Entries taken from a collection:
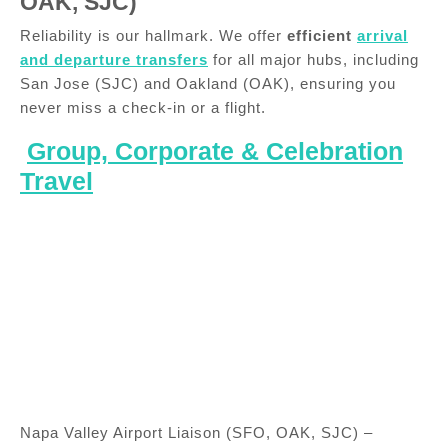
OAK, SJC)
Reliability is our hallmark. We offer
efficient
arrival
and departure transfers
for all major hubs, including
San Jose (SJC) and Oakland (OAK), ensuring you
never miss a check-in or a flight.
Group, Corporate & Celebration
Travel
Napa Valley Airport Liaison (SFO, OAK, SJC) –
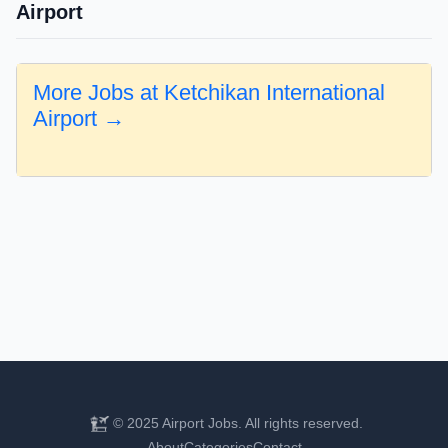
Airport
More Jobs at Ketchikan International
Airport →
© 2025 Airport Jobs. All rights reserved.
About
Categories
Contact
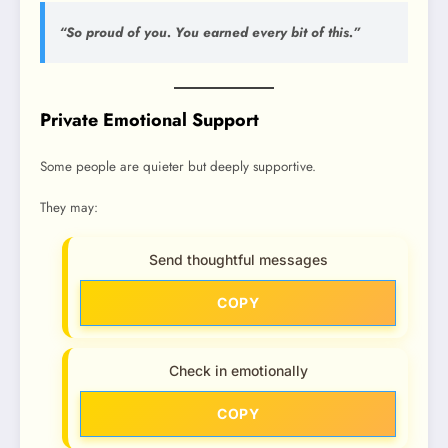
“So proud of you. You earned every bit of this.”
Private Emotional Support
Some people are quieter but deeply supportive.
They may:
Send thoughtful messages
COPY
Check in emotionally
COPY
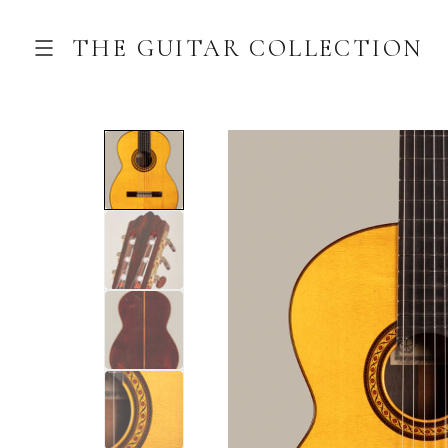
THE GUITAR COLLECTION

...

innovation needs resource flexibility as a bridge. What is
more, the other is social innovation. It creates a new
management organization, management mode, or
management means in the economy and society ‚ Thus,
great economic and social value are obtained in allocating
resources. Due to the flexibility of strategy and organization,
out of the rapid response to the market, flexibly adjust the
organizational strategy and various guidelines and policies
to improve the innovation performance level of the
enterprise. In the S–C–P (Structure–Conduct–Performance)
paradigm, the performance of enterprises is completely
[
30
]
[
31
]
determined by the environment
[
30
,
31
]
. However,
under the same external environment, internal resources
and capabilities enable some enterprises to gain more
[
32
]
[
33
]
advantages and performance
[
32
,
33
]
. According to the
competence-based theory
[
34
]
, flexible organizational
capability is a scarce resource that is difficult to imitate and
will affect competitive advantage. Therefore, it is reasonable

§ **INSTRUCTIONS FOR THE TASK**
Take the entries above and return only the lines from the one with "paradigm, the performance" to the one with "will affect competitive", both included, unchanged.

§ **SOLUTION FOR THIS EXERCISE**
paradigm, the performance of enterprises is completely
[
30
]
[
31
]
determined by the environment
[
30
,
31
]
. However,
under the same external environment, internal resources
and capabilities enable some enterprises to gain more
[
32
]
[
33
]
advantages and performance
[
32
,
33
]
. According to the
competence-based theory
[
34
]
, flexible organizational
capability is a scarce resource that is difficult to imitate and
will affect competitive advantage. Therefore, it is reasonable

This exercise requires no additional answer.